В пятнадцать лет Владимир впервые почувствовал поэтическое вдохновение. Это было в заколдованных лесах Выры: он увидел, как дождевая капля сползает по сердцевидному древесному листу. «Лист, душист, благоухает, роняет – мгновение, за которое все это случилось, кажется мне не столько отрезком, сколько разрывом времени, недостающим ударом». Стихи, которые он принялся писать вслед за этим, шли от самого сердца, но оставались не более чем жалким лепетом. Тем не менее юный Сирин напечатал первый сборник, вскоре попавший в руки его темпераментному школьному учителю, некоему Владимиру Гиппиусу, рыжеволосому поэту, и тот под радостный гогот класса с наслаждением «обрушил безжалостные сарказмы» на витиеватые набоковские строфы.

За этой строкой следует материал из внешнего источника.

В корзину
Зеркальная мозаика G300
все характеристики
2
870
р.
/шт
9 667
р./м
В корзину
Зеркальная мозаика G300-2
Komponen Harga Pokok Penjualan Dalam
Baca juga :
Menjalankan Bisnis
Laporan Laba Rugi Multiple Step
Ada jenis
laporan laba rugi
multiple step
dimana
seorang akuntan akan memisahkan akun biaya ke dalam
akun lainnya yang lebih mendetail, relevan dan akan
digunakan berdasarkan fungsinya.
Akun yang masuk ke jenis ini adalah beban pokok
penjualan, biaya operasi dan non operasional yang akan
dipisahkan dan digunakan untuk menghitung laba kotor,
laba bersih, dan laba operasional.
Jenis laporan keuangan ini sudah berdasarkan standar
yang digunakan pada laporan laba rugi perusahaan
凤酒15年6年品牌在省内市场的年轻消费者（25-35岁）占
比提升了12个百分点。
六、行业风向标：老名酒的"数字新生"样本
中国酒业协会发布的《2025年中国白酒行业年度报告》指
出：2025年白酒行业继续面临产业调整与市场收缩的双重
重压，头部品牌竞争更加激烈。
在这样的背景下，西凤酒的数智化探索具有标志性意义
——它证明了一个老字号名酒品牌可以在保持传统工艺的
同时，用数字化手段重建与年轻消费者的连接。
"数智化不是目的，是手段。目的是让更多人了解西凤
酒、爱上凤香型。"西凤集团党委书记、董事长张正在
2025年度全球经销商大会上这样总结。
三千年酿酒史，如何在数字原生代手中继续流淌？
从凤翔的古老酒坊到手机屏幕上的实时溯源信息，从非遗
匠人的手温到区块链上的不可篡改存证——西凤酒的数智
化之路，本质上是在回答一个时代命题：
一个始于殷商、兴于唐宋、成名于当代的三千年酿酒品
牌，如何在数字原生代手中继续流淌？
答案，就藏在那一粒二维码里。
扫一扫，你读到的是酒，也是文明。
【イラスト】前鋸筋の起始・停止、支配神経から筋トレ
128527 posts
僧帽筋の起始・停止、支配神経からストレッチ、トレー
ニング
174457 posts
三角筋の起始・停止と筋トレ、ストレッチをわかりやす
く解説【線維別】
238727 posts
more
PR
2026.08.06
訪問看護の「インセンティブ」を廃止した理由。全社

Кузина учителя, известная поэтесса Зинаида Гиппиус, чуть позже попросит Володиного отца передать сыну, что тот «никогда, никогда писателем не будет».
Оторванный от родины, лишенный своего детства, он не сдался. Пропустив мимо ушей предсказание госпожи Гиппиус, в двадцать два года он отправил матери по почте стихотворение сомнительных литературных достоинств:
И, еженочно умирая,
я рад воскреснуть в должный час,
и новый день – росинка рая,
а прошлый день – алмаз.
В сопровождающем стихотворение письме Владимир прибавляет важный нюанс, который не смогут потом стереть годы: «Этот стишок докажет тебе, что настроенье у меня всегда радостное. Если я доживу до ста лет, то и тогда душа моя будет разгуливать в коротких штанах». Свой первый, оставшийся неоконченным роман он собирался назвать «Счастье». В двадцать пять лет в рассказе «Письмо в Россию» он представит писателя-эмигранта, который обращается к своей потерянной возлюбленной и говорит при этом не об их прошлом, а об ее присутствии в его сегодняшней жизни. Тон В. Н. оказывается еще более оптимистичным, чем раньше: «Прокатят века, – школьники будут скучать над историей наших потрясений, – все пройдет, все пройдет, но счастье мое, милый друг, счастье мое останется, – в мокром отражении фонаря, в осторожном повороте каменных ступеней, спускающихся в черные воды канала, в улыбке танцующей четы, во всем, чем Бог окружает так щедро человеческое одиночество». Десять лет спустя в лучшем набоковском русском романе «Дар» главный герой Федор подумывает над созданием «практического руководства: „Как быть Счастливым“». Так вплетается светлая нить.
Стиль стал для него «каверзным зеркалом» иллюзиониста. Он с презрением отвергал саму мысль о том, что искусству сочинительства можно научить. В Стэнфорде – университете, где он получил свою первую американскую зарплату, – В. Н. осмотрительно советовал студентам: когда принимаетесь писать, столкните «с крыльца зловещего монстра здравого смысла, который топает по ступеням, готовясь скулить, что книгу не поймет широкая публика, что книгу ни за что не удастся – и как раз перед тем, как он выдохнет слово П, Р, О, Д, А, Т, Мягкий Знак, нужно выстрелить здравому смыслу в самое сердце». Набоков искренне ненавидел «журналистическую дребедень» (всеядное чудовище), Литературу Больших Идей (ее фарисейское воплощение) и морализаторскую писанину (их лживую кузину). Он с подозрением относился к власти общих идей над широкой публикой, по той простой причине, что «все „общие идеи“ (которые так легко приобретаются и так выгодно перепродаются) неизбежно останутся всего лишь истертыми паспортами, позволяющими их владельцам беспрепятственно путешествовать из одной области невежества в другую». Великая литература, считал он, есть мастерство владения языком, а не рупор идей. Более того, он не верил и в «большую литературу», а только в отдельных совершенно оригинальных художников (таких как Шекспир, Пушкин, Пруст, Кафка, Джойс и он сам). И в конечном счете подлинная биография писателя оказывается не более чем историей его стиля.